To the Editor:
In the newspapers, on TV, on the ads, on Facebook and social media, so much remembrance of war. We are in the car ad of a 30-something man driving on the sand at dusk with a metal pick- up attachment, cleaning up debris — he stops and looks at the shore just as an influx of sea turtles come to lay their eggs on the newly cleared sand. We all go Yay. And our minds dive into a time when we think the planet had no manmade debris. When the successive generations could go to a clean beach with their kids without sunscreen and inflated inner tubes.
Dad was the happy boss, and mother kept the house and the children spotless. “Spit shine“ comes to mind as a term for the times. The old war times. When there was no one you ever knew had an abortion, or even used that word. “H,i honey, I’m home,” the predominant greeting for heterosexual couples, who never used that word either — there were no other kinds of marriage. That institution and no abortion sanctioned by Scripture in the Christian Bible.
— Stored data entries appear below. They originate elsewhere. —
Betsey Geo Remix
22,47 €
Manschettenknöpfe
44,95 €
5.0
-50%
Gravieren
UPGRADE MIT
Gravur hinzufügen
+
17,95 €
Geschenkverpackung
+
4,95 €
All of these moves in America are a shift I call “back to the past.” In the desperate search for who we are, what we support, who or what is our foundation, we are like the inmates in the “King of Hearts” film, all persons deciding to reinvent the wheel of history for themselves.
Maybe we don’t want a democracy. Maybe we don’t want three equal branches of government. Maybe we don’t like to vote. For either/or. Maybe every body of law, religion, police, or incarceration is corrupt. Where does it end? I don’t like you: You don’t like me.
Perhaps this shift to a search for the past will be soon seen as a futile game. The past is and was fraught as much or more with discord as our present, and will be as much or more so in the future. Growth and wisdom is wished for. As a graduate in history and a poet who loves science, in this most discordant time the only place I can suggest to my readers to go is reread “Four Quartets” by T.S. Eliot ,then again. And read “The Sacred Depths of Nature” by Ursula Goodenough, a former professor of biology, now retired to the Vineyard. These suggested readings won’t help cure our problems, but they do something better: They give us hope. They make us grow wiser.